Mr. Byrd held his horrible, stony gaze on Will for another second before turning to Julio.
“Julio, is this the truth?”
“...yes.” Will nearly collapsed in relief when the shy boy peeped the word out, shaking as he somehow found the courage to meet Mr. Byrd's eyes. “I'm sorry for raising my hand even though Will didn't want me to.”
“You've got nothing to apologize for, buddy, our new friend is big enough to manage his own toilet issues.” The teacher chuckled, Will's relief giving way to indignant fuming when an amused Mr. Byrd turned his attention back on him. “Well, Will, you can ask me now if that'd be less embarrassing for you.”
“...may I please go to the bathroom, Mr. Byrd.” Will mumbled, so desperate for a moment alone that he forced himself to utter the humiliating question.
“Yes you may. Please be quick, though, I don't want you to miss any more of the lesson than necessary.”
Will stood from his seat and walked swiftly out of the classroom, getting but a few steps out into the hall before his knees buckled beneath him. The trembling, bone-white boy gripped a wall to keep from collapsing as he struggled to process the sheer humiliation and hopelessness of the morning thus far. Mr. Byrd and his systematic stripping of Will's adult sensibilities represented but one cog in a monstrous clock whose hands spun constantly backwards – the boy didn't understand the true width of the net that'd trapped him until he realized that there wasn't a single soul in town besides Liam that he could even make mention of his plight to.
He kept one hand on the cool tile to steady himself as he staggered his way towards the facilities, thankful at least that both the hall and the bathroom were empty. The upside of his lie was that he really did have to pee, a task Will carried out while doing his best to not look down – or at the lowest urinal at the end of the row. There was no avoiding his reflection when he went to wash his hands and splash water on his face, though, no avoiding how his expression of deepest dread was rendered a solemn pout by his boyish, undeveloped features.
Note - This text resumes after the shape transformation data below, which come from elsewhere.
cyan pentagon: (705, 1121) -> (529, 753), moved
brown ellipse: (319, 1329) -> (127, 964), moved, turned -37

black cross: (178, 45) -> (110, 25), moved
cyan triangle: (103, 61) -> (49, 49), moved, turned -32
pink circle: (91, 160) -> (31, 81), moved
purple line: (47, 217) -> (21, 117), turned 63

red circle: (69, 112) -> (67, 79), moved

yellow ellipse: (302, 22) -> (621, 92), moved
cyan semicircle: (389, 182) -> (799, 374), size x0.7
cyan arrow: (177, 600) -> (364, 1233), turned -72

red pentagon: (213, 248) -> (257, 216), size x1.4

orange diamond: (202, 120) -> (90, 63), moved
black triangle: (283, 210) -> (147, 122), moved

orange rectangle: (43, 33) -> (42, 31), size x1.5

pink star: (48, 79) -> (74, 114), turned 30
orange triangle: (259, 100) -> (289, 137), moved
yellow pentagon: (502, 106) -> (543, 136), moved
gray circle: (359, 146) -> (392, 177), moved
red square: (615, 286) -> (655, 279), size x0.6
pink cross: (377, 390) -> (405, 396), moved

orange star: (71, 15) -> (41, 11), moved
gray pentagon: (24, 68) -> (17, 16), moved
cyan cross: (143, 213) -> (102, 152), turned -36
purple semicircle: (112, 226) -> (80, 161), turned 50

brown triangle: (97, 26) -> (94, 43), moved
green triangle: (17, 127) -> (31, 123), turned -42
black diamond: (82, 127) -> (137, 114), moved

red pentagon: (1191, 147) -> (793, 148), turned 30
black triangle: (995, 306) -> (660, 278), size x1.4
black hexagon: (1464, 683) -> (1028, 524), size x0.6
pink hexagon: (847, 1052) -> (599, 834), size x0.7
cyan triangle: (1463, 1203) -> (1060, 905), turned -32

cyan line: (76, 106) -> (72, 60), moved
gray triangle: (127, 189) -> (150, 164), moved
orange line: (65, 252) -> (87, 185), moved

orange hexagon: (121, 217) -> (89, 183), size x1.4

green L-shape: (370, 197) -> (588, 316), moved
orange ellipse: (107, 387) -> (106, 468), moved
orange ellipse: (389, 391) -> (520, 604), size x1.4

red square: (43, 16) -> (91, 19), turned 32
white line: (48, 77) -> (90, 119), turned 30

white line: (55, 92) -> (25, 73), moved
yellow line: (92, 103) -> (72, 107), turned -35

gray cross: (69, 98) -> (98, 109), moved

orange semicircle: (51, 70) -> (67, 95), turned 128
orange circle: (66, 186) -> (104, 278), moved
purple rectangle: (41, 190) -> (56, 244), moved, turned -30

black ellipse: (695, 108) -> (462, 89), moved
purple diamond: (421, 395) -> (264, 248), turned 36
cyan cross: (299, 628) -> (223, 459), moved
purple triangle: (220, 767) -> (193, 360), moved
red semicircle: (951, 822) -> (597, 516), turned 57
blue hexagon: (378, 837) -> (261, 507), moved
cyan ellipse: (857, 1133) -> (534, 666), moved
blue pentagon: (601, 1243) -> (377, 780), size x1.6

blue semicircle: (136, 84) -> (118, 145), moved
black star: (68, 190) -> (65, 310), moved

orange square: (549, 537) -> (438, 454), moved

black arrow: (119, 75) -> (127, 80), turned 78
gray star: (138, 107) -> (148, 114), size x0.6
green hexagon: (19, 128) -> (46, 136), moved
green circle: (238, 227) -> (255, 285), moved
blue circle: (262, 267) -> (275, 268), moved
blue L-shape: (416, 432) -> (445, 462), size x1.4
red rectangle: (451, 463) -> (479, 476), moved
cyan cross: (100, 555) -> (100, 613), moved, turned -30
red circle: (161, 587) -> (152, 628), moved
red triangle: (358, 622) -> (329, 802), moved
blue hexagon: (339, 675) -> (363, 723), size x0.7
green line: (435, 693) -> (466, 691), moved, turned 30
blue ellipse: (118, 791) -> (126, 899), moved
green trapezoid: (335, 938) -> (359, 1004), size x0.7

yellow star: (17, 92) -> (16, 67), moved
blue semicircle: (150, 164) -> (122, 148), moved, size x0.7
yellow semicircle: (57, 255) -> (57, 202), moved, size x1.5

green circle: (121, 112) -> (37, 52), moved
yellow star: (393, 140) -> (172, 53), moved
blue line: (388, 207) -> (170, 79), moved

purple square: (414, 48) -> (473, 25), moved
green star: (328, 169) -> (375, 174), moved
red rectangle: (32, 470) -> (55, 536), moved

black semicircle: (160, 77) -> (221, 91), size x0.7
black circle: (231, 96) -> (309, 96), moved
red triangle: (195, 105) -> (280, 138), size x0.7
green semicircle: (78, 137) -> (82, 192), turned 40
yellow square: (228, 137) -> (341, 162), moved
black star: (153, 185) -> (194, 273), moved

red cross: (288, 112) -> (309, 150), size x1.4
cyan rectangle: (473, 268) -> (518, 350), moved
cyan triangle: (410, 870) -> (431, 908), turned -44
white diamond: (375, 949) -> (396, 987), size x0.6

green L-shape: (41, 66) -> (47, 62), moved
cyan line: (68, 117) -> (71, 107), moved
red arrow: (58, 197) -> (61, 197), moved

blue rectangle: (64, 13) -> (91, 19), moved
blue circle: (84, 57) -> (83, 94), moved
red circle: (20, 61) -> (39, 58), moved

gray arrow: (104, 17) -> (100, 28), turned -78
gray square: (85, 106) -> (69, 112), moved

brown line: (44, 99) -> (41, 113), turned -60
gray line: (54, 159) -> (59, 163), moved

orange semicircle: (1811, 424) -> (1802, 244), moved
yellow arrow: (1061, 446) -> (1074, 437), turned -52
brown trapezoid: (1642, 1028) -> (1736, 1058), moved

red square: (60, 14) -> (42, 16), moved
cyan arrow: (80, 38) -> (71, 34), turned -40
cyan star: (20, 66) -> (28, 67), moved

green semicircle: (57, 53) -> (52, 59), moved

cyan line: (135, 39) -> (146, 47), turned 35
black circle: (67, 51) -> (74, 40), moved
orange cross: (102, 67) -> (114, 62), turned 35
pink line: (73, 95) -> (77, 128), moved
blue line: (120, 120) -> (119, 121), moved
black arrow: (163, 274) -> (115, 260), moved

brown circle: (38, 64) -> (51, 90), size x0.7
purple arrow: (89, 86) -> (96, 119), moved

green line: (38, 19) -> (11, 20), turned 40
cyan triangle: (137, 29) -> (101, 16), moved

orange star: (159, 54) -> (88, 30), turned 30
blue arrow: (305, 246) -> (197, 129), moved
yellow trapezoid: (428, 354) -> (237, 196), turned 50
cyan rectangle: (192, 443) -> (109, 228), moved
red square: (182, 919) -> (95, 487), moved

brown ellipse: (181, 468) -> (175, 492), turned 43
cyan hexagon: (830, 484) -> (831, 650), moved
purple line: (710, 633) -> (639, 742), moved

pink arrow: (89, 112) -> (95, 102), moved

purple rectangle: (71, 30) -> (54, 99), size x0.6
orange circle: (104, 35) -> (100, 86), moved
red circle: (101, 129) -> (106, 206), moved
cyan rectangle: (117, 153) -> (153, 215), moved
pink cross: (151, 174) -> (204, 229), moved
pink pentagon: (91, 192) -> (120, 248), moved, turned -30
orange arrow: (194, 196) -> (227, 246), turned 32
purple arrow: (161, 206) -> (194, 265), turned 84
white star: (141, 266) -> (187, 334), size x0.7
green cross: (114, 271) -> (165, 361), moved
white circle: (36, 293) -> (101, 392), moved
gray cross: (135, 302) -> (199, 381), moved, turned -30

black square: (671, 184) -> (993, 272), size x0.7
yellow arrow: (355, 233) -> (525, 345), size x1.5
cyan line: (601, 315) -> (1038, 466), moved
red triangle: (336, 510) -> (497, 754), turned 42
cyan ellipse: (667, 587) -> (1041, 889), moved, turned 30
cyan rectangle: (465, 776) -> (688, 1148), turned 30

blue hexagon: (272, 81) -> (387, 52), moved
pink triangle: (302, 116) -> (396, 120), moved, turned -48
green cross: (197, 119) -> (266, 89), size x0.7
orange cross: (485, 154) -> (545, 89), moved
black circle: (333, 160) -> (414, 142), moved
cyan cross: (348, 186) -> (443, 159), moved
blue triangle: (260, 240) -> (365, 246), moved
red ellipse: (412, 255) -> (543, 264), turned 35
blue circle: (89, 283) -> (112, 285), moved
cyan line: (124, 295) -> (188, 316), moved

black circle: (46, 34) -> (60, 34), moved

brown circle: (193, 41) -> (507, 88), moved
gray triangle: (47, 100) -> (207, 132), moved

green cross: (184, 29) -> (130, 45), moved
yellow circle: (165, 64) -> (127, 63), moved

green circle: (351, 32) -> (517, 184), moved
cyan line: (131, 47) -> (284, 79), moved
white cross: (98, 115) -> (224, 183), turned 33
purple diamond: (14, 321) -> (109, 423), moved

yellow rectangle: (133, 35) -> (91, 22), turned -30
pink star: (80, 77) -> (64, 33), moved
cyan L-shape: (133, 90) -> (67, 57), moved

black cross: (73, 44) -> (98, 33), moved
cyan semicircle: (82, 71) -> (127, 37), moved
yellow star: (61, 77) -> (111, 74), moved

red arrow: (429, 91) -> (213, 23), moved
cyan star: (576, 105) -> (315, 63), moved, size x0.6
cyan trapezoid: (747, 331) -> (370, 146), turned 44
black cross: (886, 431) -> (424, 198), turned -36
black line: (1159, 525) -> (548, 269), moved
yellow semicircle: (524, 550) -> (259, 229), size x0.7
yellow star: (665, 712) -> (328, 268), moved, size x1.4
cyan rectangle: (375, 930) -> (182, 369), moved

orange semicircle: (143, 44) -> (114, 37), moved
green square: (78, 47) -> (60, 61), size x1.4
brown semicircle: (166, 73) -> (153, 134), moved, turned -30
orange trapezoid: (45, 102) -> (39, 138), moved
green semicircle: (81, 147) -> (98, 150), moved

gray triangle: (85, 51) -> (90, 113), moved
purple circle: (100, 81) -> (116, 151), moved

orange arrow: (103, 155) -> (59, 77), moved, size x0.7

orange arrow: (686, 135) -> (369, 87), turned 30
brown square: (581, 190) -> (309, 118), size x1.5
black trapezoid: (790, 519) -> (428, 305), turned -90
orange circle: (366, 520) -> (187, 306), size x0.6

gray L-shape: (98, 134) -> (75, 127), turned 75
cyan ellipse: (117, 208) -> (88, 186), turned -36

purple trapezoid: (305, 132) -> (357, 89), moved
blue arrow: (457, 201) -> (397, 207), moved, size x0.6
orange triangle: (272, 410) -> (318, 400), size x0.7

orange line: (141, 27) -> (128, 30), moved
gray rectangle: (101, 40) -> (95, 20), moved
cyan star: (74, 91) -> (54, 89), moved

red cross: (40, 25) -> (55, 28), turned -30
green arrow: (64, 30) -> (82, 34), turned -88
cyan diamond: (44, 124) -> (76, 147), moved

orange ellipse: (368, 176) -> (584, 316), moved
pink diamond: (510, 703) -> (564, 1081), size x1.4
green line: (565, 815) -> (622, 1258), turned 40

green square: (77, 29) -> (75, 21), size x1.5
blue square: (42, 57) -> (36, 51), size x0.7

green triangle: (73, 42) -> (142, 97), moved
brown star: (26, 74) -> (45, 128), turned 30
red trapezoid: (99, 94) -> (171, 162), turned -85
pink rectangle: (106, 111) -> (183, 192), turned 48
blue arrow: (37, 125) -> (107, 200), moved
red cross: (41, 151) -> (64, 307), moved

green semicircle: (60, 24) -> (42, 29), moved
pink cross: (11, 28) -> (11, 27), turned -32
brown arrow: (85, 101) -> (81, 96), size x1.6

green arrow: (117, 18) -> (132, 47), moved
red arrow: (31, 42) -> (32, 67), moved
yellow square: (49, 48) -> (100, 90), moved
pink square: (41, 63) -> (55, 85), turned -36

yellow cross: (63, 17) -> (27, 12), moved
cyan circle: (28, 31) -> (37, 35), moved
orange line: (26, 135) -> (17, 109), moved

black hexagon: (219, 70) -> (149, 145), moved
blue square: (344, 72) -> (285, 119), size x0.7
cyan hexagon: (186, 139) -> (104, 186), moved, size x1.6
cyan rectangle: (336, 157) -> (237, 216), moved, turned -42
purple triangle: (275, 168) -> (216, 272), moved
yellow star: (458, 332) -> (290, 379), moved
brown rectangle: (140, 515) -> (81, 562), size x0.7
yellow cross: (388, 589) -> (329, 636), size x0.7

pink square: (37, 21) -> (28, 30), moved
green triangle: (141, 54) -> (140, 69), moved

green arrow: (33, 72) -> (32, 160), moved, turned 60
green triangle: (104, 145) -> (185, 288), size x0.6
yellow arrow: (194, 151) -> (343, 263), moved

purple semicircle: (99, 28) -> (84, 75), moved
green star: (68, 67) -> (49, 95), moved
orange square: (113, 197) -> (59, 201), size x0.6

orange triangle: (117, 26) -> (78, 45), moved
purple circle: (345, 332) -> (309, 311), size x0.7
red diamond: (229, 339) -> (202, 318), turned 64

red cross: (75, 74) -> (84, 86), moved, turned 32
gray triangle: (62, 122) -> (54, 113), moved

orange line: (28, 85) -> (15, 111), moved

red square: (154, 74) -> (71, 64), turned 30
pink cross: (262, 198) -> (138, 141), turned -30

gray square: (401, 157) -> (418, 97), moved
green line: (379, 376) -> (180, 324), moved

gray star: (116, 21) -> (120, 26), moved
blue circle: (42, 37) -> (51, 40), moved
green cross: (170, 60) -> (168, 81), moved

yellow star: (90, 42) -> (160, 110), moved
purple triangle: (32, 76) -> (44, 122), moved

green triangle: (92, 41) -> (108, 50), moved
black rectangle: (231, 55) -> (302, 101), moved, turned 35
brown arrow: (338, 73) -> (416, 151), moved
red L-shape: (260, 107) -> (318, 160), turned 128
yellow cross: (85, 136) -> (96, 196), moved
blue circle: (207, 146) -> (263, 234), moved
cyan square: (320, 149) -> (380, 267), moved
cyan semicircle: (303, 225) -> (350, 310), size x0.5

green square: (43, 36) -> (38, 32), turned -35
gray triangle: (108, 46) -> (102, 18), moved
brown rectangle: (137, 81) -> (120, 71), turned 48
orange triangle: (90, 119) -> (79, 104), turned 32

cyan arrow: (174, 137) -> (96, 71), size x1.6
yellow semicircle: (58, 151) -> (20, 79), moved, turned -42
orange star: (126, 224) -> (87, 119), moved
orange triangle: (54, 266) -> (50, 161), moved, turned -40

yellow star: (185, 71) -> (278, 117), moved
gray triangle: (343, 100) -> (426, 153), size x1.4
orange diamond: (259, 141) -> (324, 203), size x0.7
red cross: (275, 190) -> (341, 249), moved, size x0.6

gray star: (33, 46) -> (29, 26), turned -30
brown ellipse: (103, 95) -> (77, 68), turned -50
“You are twenty-seven years old.” Will whispered, so quietly that he wouldn't have to hear the height of his pitch. “You are a grown man. You are a lawyer. And you are going to get out of this.”
The boy in the mirror seemed less than convinced. Will didn't have the time to persuade him further, however, knowing that the longer he lingered the greater his chance of invoking Mr. Byrd's judgment. The mere thought of the man looming over him made Will want to turn and run, in that moment thinking him more intimidating than the whole of the outside world. Will sighed as the impulse passed, knowing that he was thinking out of fear and that his smartest play was still to bear his situation until he could reconvene with Liam - something he told himself several times before he could bring himself to return to the fifth grade classroom.